# RIckets Point, Sunday March 4



## Guest (Mar 3, 2007)

Late notice I know, but last minute plans to postpone my trip to the prom this weekend means I'm heading out to Rickets early arvo (at a guess) to put the new Outback through it's paces. Got nothing better to do, come forth and join me  Trip report pending.


----------



## PoddyMullet (Aug 29, 2005)

Hiya Josh, good luck with making that Outback leap through rings of fire off Rickett's. I'm on the Spirit tonight so can't join in, but apparently some nice pinkies to 2 kilo are about there if ya believe the fishy rumour mill.
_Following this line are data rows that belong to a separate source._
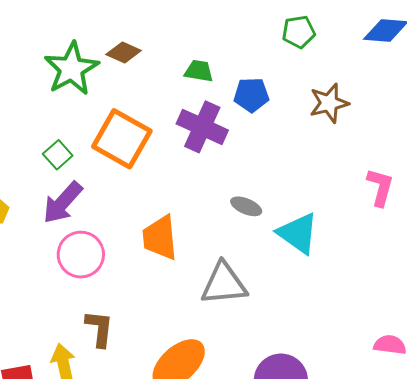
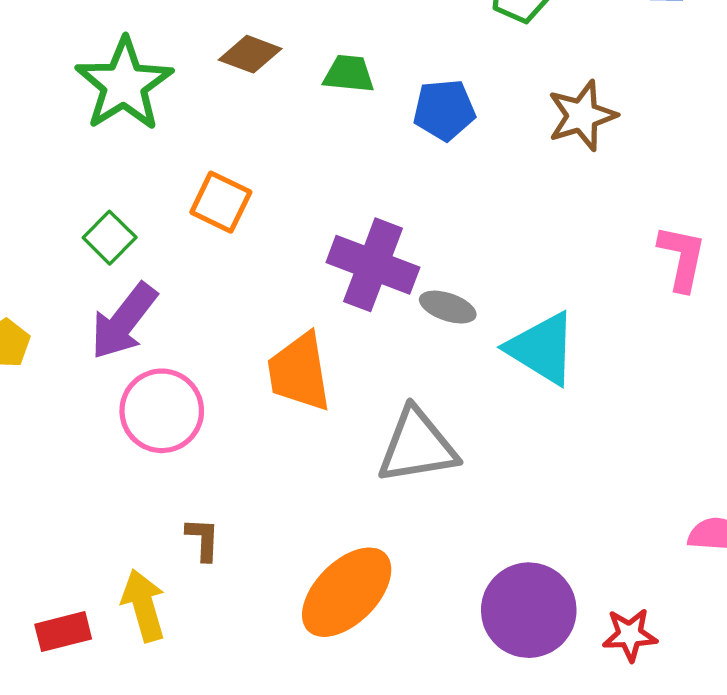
brown diamond: (124, 53) -> (250, 54), moved
purple cross: (202, 127) -> (373, 265), moved
orange square: (122, 139) -> (221, 202), size x0.6
brown L-shape: (99, 329) -> (203, 539), size x0.7

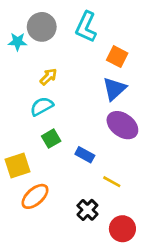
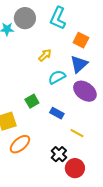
yellow arrow: (48, 77) -> (45, 55), moved
cyan semicircle: (42, 106) -> (57, 77), moved
red circle: (122, 229) -> (75, 168), moved

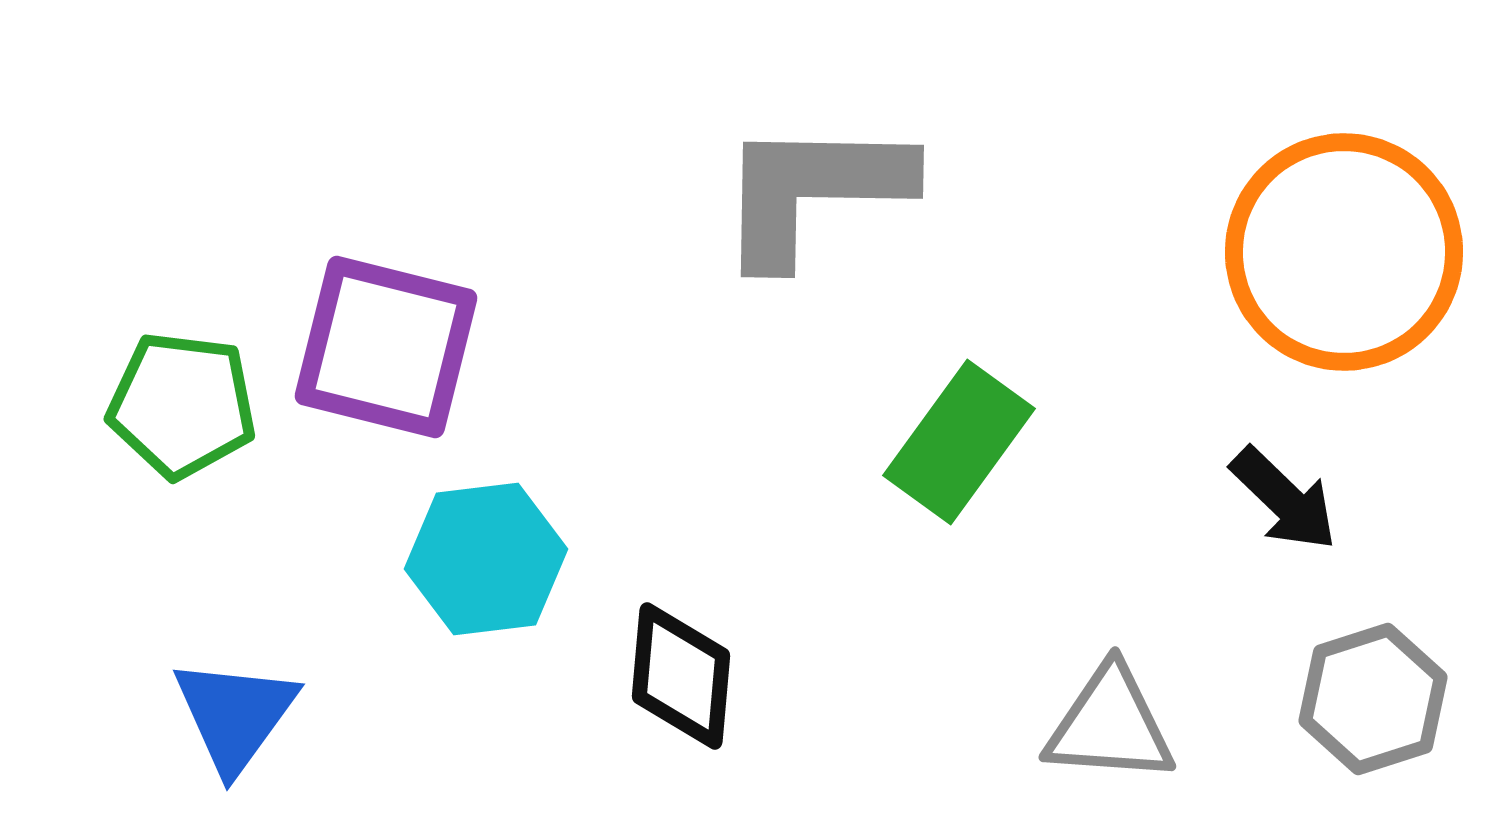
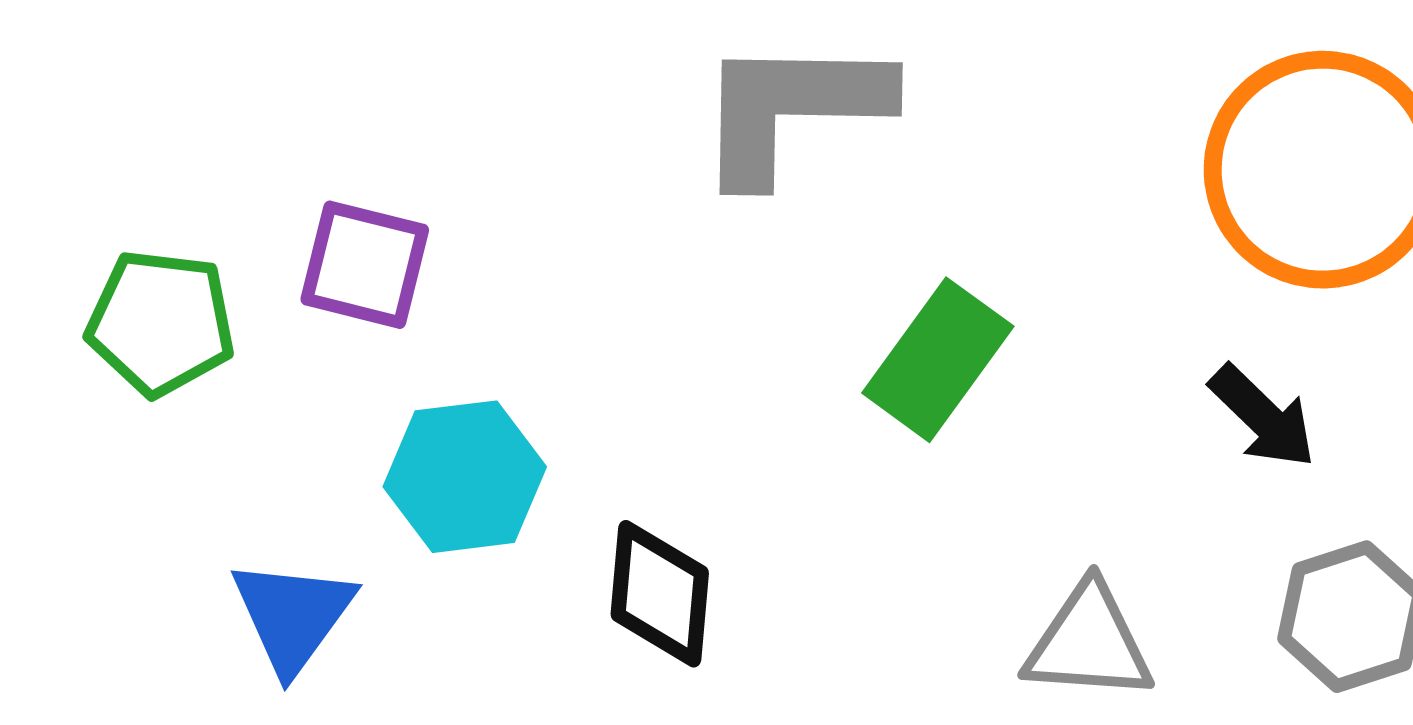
purple square: (386, 347) -> (365, 265), size x0.7
blue triangle: (235, 715) -> (293, 616), moved

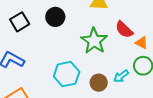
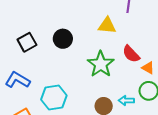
cyan hexagon: (67, 74) -> (54, 97), moved
cyan arrow: (121, 76) -> (126, 100), turned 35

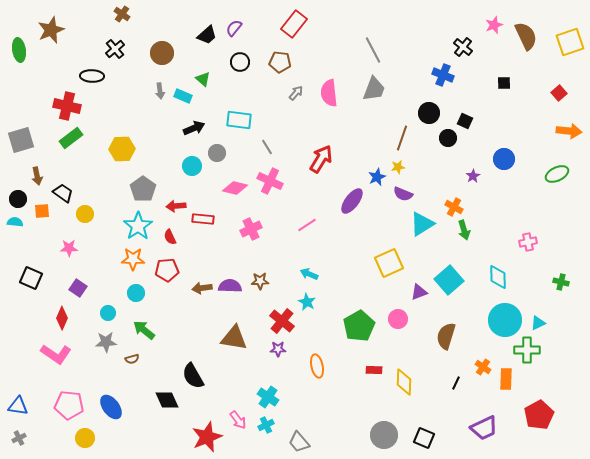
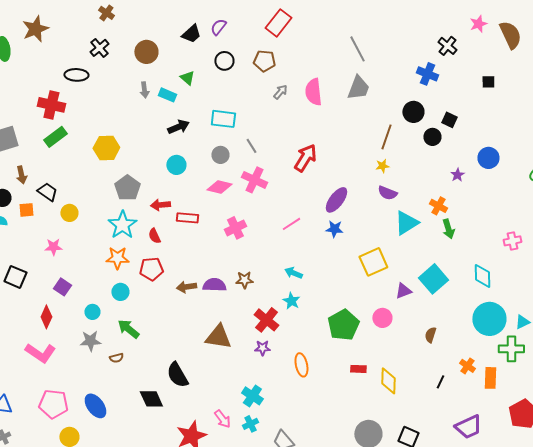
gray circle: (217, 153) -> (220, 155), moved
blue star: (377, 177) -> (334, 229), moved, turned 30
brown semicircle: (446, 336) -> (430, 335), size x0.6

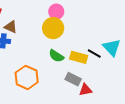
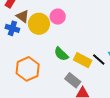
pink circle: (56, 12) -> (58, 17), moved
yellow circle: (53, 28) -> (39, 24), moved

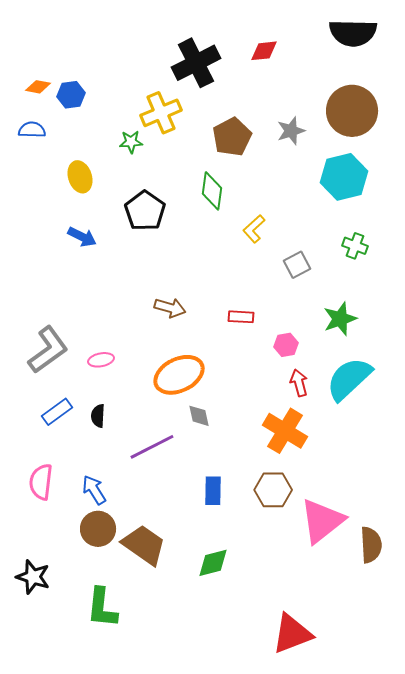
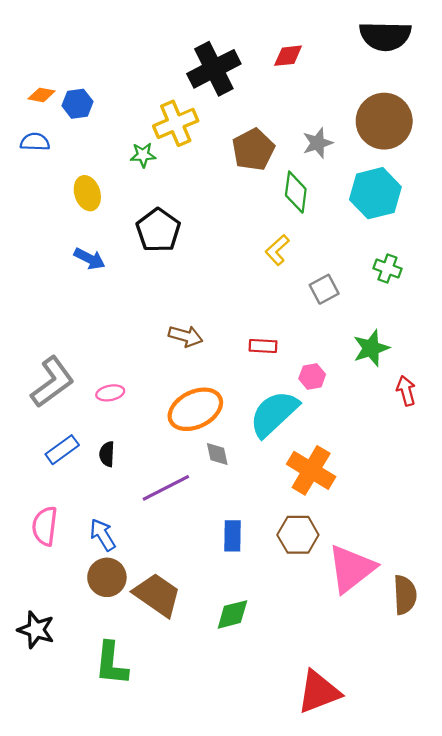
green diamond: (212, 191) -> (296, 192), moved
cyan semicircle: (349, 379) -> (274, 414), moved
red arrow: (299, 383) -> (406, 391), moved

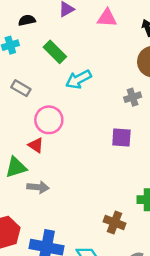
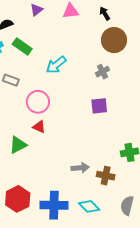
green rectangle: (55, 52) -> (22, 47), moved
red triangle: (36, 145) -> (39, 127), moved
gray arrow: (38, 187) -> (80, 168), moved

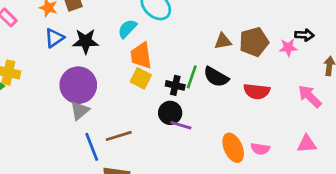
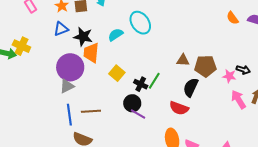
orange trapezoid: (141, 55) -> (91, 53), moved
black semicircle: (216, 77) -> (191, 87), moved, turned 72
red semicircle: (257, 91) -> (179, 108), moved
pink arrow: (310, 96) -> (239, 99), moved

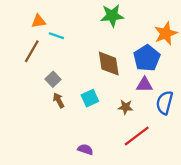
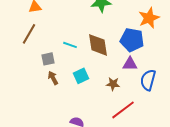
cyan line: (56, 36) -> (70, 45), moved
blue pentagon: (147, 58) -> (132, 40), turned -30
gray square: (53, 79) -> (48, 59), turned 32

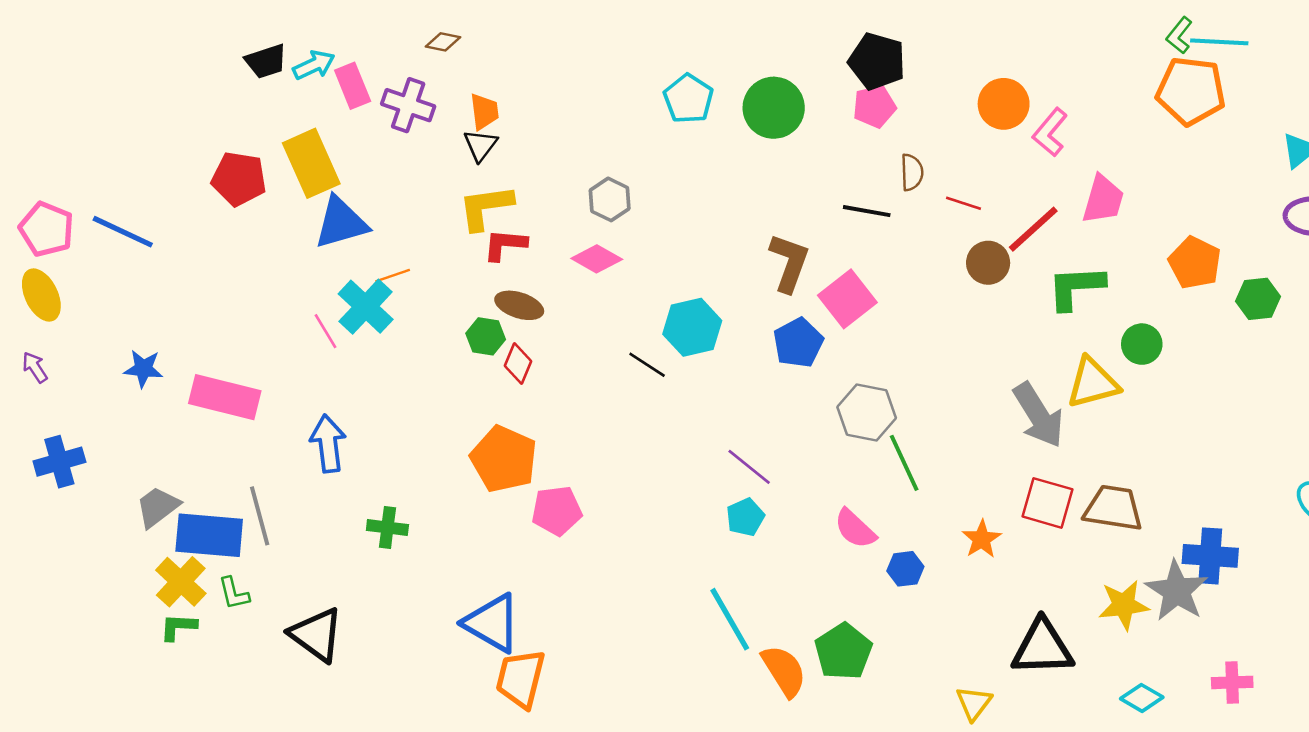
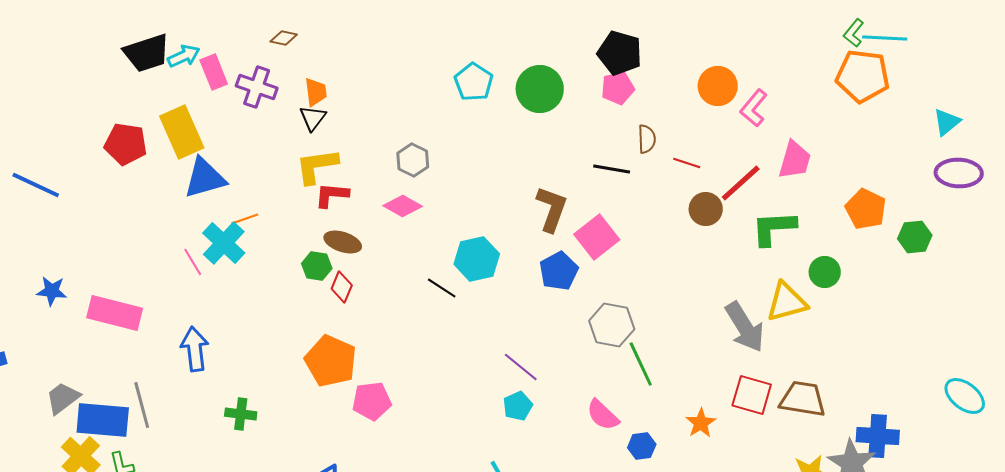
black trapezoid: (266, 61) -> (147, 53), size x1.4

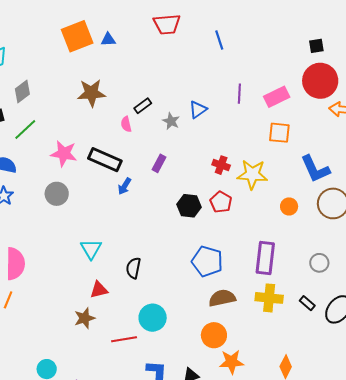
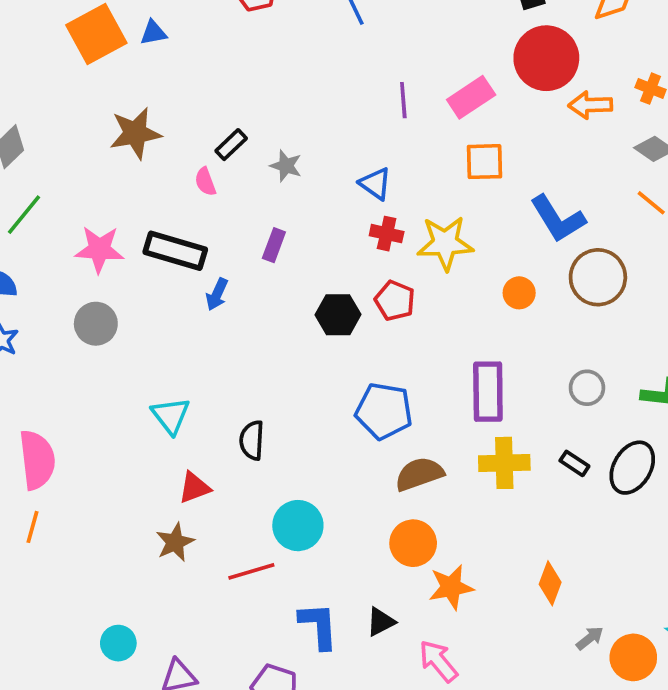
blue triangle: (198, 110) -> (375, 184), moved, turned -42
Good to see Rickett's waking up again, even better to see ya back onwater again :wink:


----------



## Tim (Nov 11, 2005)

Sorry mate, no can do.

Good luck though, was talking to a bloke in the tackle shop yesterday who, on seeing my SP collection reckoned he's boated 10 snapper 1.5=>2kg a couple of days ago not far at Ricketts.

The SPs in question were 4" minnow Emerald Shimmer Berkley Power Baits on as light a jig head as you can get away with.


----------



## PhilipL (Apr 15, 2006)

Good luck there Josh - I'm hanging out for a fish but I have the kiddies this weekend.

Can't wait to see them Tassie pics there Pod.


----------